Tax Analysts Blog

Billionaires Who Want to Tax Poor People

Posted on Oct 28, 2015

Have you ever noticed that rich people sometimes spend their time trying to make life harder for poor folks? Billionaire investment mogul Thomas Steyer is one of them. As a billionaire, he is, well, really rich. In the past, he has funded efforts to impose regressive taxes on energy. Now he is funding an attempt to significantly increase California's cigarette tax (from 87 cents per pack to $2.87 per pack). An initiative filed by Save Lives California will likely be on the 2016 ballot with Steyer's help. Besides the big tax increase, the initiative will impose an equivalent tax on electronic cigarettes.

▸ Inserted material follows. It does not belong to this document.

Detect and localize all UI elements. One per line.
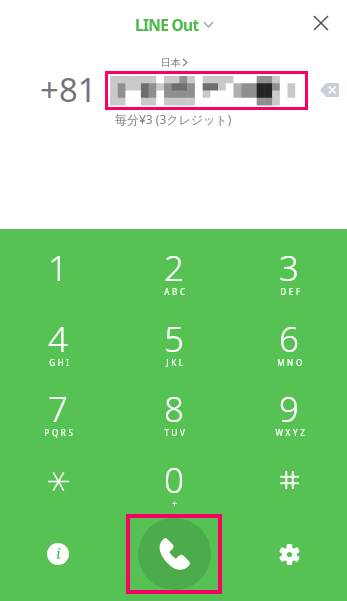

Save Lives California is a coalition of people who (1) sincerely care about health issues (for example, the American Lung Association); (2) live for no other reason than to run other people's lives (Steyer); and (3) want money (public sector unions). The coalition says it will raise an additional $1.5 billion a year. The money will be used for a variety of reasons. But let's be clear: Steyer says his goal is to get people to quit smoking. I won't defend smoking, but I find it offensive that someone would use the tax laws to impose their belief system on others. Actually, I find it offensive when anyone tries to impose their belief system on anyone else.

The tax laws are supposed to be used to raise revenue to pay for services sought by the public. They should not be used for any other reason. Specifically, they should not be used as an incentive or punishment. There are many ways to lord it over people besides taxing them. Indeed, the regulatory system has done far more to curb smoking than taxes. In most of America, you cannot smoke in public places like restaurants, bars, offices, etc.

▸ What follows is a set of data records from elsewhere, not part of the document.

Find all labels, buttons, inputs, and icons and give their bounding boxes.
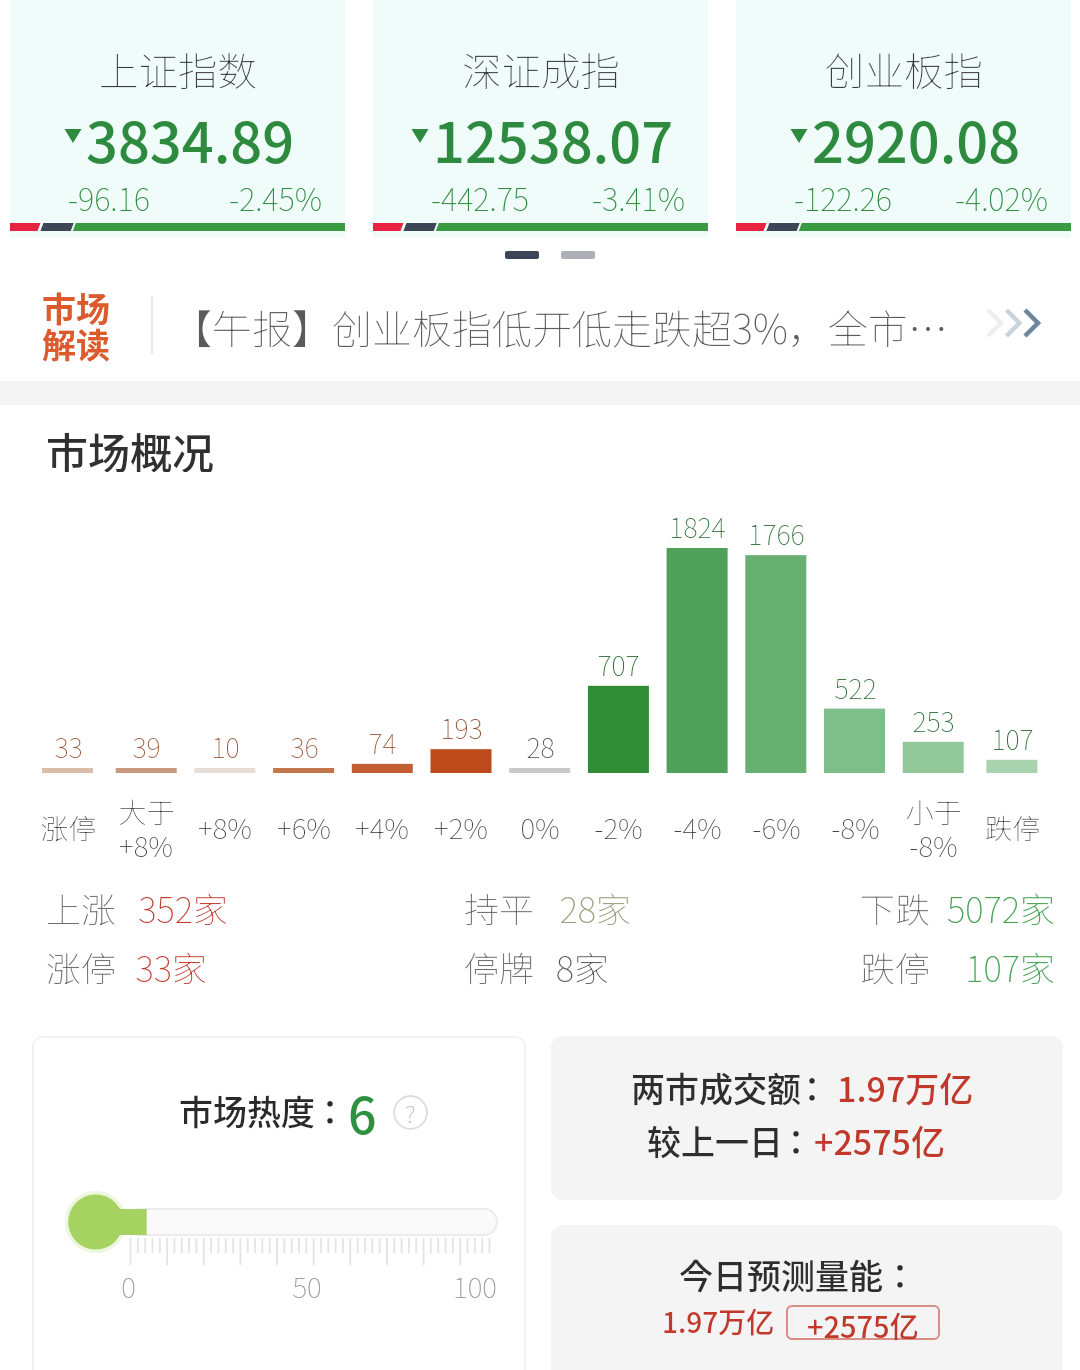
staticText: 持平 [464,882,535,933]
staticText: -122.26 [794,175,892,219]
staticText: 33 [54,727,83,766]
staticText: +8% [198,807,252,848]
staticText: -96.16 [68,175,150,219]
staticText: 市场 [42,283,110,332]
staticText: 193 [440,708,483,747]
staticText: 36 [290,727,319,766]
staticText: -4% [673,807,722,848]
staticText: ： [795,1063,829,1112]
staticText: 107家 [965,941,1055,992]
staticText: 涨停 [40,807,97,848]
staticText: 2920.08 [812,98,1021,179]
staticText: 522 [834,668,877,707]
staticText: 解读 [42,319,110,368]
staticText: 大于 [118,791,175,832]
staticText: 创业板指 [825,40,983,97]
staticText: 28家 [559,882,631,933]
staticText: 1.97万亿 [837,1063,974,1112]
staticText: 0% [520,807,560,848]
staticText: 28 [526,727,555,766]
staticText: 3834.89 [86,98,295,179]
staticText: +4% [355,807,409,848]
staticText: 33家 [135,941,207,992]
staticText: 50 [292,1266,322,1307]
staticText: 深证成指 [462,40,620,97]
button[interactable] [786,1305,940,1340]
other: More news [982,302,1042,344]
staticText: 1.97万亿 [662,1301,775,1342]
button[interactable]: 两市成交额 [551,1036,1063,1200]
staticText: 今日预测量能 [679,1250,883,1299]
staticText: -8% [831,807,880,848]
staticText: ： [779,1116,813,1165]
staticText: 1824 [669,507,726,546]
staticText: -2% [594,807,643,848]
staticText: 小于 [905,791,962,832]
staticText: 352家 [138,882,228,933]
staticText: 上证指数 [99,40,257,97]
staticText: +8% [119,825,173,866]
button[interactable]: 今日预测量能 [551,1225,1063,1370]
staticText: 107 [991,719,1034,758]
staticText: 上涨 [46,882,117,933]
staticText: 两市成交额 [631,1063,801,1112]
button[interactable]: 创业板指 [736,0,1071,238]
staticText: +2% [434,807,488,848]
staticText: +2575亿 [814,1116,945,1165]
staticText: 跌停 [984,807,1041,848]
staticText: 【午报】创业板指低开低走跌超3%，全市… [172,298,949,356]
staticText: 下跌 [860,882,931,933]
staticText: 跌停 [860,941,931,992]
staticText: 涨停 [46,941,117,992]
staticText: 10 [211,727,240,766]
staticText: 707 [597,645,640,684]
staticText: -442.75 [431,175,529,219]
staticText: -6% [752,807,801,848]
button[interactable]: 上证指数 [10,0,345,238]
staticText: +6% [277,807,331,848]
button[interactable]: Help [393,1095,428,1130]
staticText: +2575亿 [807,1304,919,1344]
staticText: 100 [453,1266,497,1307]
staticText: 39 [132,727,161,766]
button[interactable]: 市场 [0,272,1080,374]
staticText: ? [405,1095,416,1130]
staticText: 5072家 [947,882,1055,933]
staticText: ： [313,1086,347,1135]
staticText: 8家 [555,941,609,992]
staticText: 0 [121,1266,136,1307]
staticText: 12538.07 [433,98,674,179]
staticText: 6 [348,1076,377,1148]
staticText: 74 [368,723,397,762]
staticText: 市场概况 [46,420,215,472]
staticText: -3.41% [592,175,685,219]
staticText: 停牌 [464,941,535,992]
staticText: -8% [909,825,958,866]
staticText: 较上一日 [647,1116,783,1165]
staticText: 市场热度 [179,1086,315,1135]
staticText: -4.02% [955,175,1048,219]
button[interactable]: 深证成指 [373,0,708,238]
staticText: -2.45% [229,175,322,219]
button[interactable]: 市场热度 [32,1036,526,1370]
staticText: ： [883,1250,917,1299]
staticText: 253 [912,701,955,740]
staticText: 1766 [748,514,805,553]
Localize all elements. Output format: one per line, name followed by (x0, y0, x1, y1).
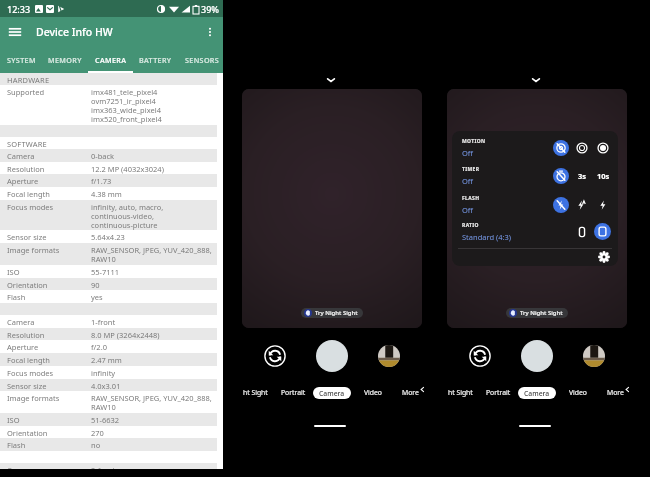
button[interactable]: Option 3 (595, 197, 611, 213)
button[interactable]: Focal length (0, 353, 223, 366)
staticText: 1-front (91, 317, 116, 327)
staticText: Try Night Sight (315, 309, 358, 317)
button[interactable]: Shutter (316, 340, 348, 372)
staticText: Aperture (7, 176, 39, 186)
staticText: 270 (91, 428, 104, 438)
button[interactable]: Try Night Sight (506, 308, 568, 318)
button[interactable]: Image formats (0, 391, 223, 413)
button[interactable]: Expand options (325, 74, 337, 86)
staticText: imx481_tele_pixel4 ovm7251_ir_pixel4 imx… (91, 87, 162, 124)
button[interactable]: Option 2 (574, 140, 590, 156)
button[interactable]: More (402, 388, 419, 397)
staticText: 0-back (91, 151, 115, 161)
button[interactable]: Focal length (0, 187, 223, 200)
button[interactable]: Focus modes (0, 366, 223, 379)
button[interactable]: Image formats (0, 243, 223, 265)
staticText: ht Sight (243, 388, 268, 397)
button[interactable]: Focus modes (0, 200, 223, 231)
button[interactable]: Shutter (521, 340, 553, 372)
staticText: ht Sight (448, 388, 473, 397)
button[interactable]: SYSTEM (0, 47, 42, 73)
button[interactable]: Camera (0, 315, 223, 328)
staticText: BATTERY (139, 55, 172, 65)
staticText: Orientation (7, 428, 48, 438)
staticText: RAW_SENSOR, JPEG, YUV_420_888, RAW10 (91, 245, 212, 264)
button[interactable]: ht Sight (243, 388, 268, 397)
button[interactable]: BATTERY (133, 47, 177, 73)
button[interactable]: More options (202, 24, 218, 40)
button[interactable]: Switch camera (469, 345, 491, 367)
button[interactable]: Expand options (530, 74, 542, 86)
button[interactable]: Resolution (0, 162, 223, 175)
button[interactable]: Supported (0, 85, 223, 125)
button[interactable]: Resolution (0, 328, 223, 341)
staticText: 4.0x3.01 (91, 381, 121, 391)
staticText: 5.64x4.23 (91, 232, 125, 242)
button[interactable]: Gallery (378, 345, 400, 367)
button[interactable]: Video (569, 388, 587, 397)
button[interactable]: HARDWARE (0, 73, 223, 85)
button[interactable]: Camera (0, 149, 223, 162)
staticText: 8.0 MP (3264x2448) (91, 330, 160, 340)
staticText: More (607, 388, 624, 397)
button[interactable]: MEMORY (43, 47, 87, 73)
button[interactable]: Full ratio (574, 224, 590, 240)
staticText: Focus modes (7, 202, 54, 212)
button[interactable]: Off (553, 140, 569, 156)
button[interactable]: Camera (0, 463, 223, 476)
button[interactable]: ISO (0, 413, 223, 426)
button[interactable]: ht Sight (448, 388, 473, 397)
button[interactable]: Flash (0, 290, 223, 303)
staticText: Camera (7, 317, 35, 327)
staticText: 51-6632 (91, 415, 120, 425)
button[interactable]: Flash (0, 438, 223, 451)
staticText: Flash (7, 440, 26, 450)
button[interactable]: Settings (598, 251, 610, 263)
staticText: Sensor size (7, 232, 47, 242)
staticText: SOFTWARE (7, 139, 47, 149)
button[interactable]: Camera (313, 387, 351, 399)
button[interactable]: Option 3 (595, 140, 611, 156)
button[interactable]: Gallery (583, 345, 605, 367)
staticText: Camera (7, 465, 35, 475)
staticText: 10s (597, 171, 610, 181)
staticText: 12.2 MP (4032x3024) (91, 164, 164, 174)
button[interactable]: Aperture (0, 174, 223, 187)
button[interactable]: Orientation (0, 426, 223, 439)
button[interactable]: Switch camera (264, 345, 286, 367)
button[interactable] (0, 125, 223, 137)
staticText: Camera (524, 389, 550, 398)
button[interactable]: Orientation (0, 278, 223, 291)
staticText: SENSORS (185, 55, 220, 65)
staticText: ISO (7, 267, 20, 277)
button[interactable]: SENSORS (180, 47, 224, 73)
button[interactable]: Sensor size (0, 379, 223, 392)
staticText: 4.38 mm (91, 189, 122, 199)
button[interactable]: Off (553, 197, 569, 213)
button[interactable]: Camera (518, 387, 556, 399)
button[interactable]: More (607, 388, 624, 397)
button[interactable]: Menu (5, 22, 25, 42)
staticText: Image formats (7, 245, 60, 255)
button[interactable]: Try Night Sight (301, 308, 363, 318)
button[interactable]: Sensor size (0, 230, 223, 243)
staticText: Focus modes (7, 368, 54, 378)
button[interactable]: Portrait (486, 388, 511, 397)
staticText: Device Info HW (36, 25, 113, 39)
button[interactable]: CAMERA (89, 47, 133, 73)
staticText: TIMER (462, 166, 480, 173)
button[interactable]: Option 2 (574, 197, 590, 213)
button[interactable]: Option 3 (595, 168, 611, 184)
button[interactable]: Portrait (281, 388, 306, 397)
button[interactable]: Video (364, 388, 382, 397)
button[interactable] (0, 303, 223, 315)
button[interactable]: Standard 4:3 (594, 223, 611, 240)
button[interactable]: Option 2 (574, 168, 590, 184)
button[interactable]: Aperture (0, 340, 223, 353)
staticText: SYSTEM (7, 55, 36, 65)
button[interactable]: ISO (0, 265, 223, 278)
staticText: 12:33 (7, 3, 31, 15)
button[interactable]: SOFTWARE (0, 137, 223, 149)
button[interactable]: Off (553, 168, 569, 184)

To the extent that excise taxes are justified, they should be used to pay for externalities. And this initiative will purportedly do that. But that is not the goal of Steyer or the coalition. They want prohibition through the tax laws. The public service unions don't care about externalities. They care about money. The right thing to do is to determine the public costs of smoking in California and set the tax accordingly. The state may in fact require more cigarette tax revenue to pay for those costs; it may not.

But even if you aren't offended by some billionaire's desire to tell you how to live, think about the two things that are very wrong with this initiative. First, all excise taxes, particularly those on tobacco, are regressive. Poor people will pay more. It is hypocritical to proclaim that you care about the poor and dispossessed and then back decidedly regressive taxes.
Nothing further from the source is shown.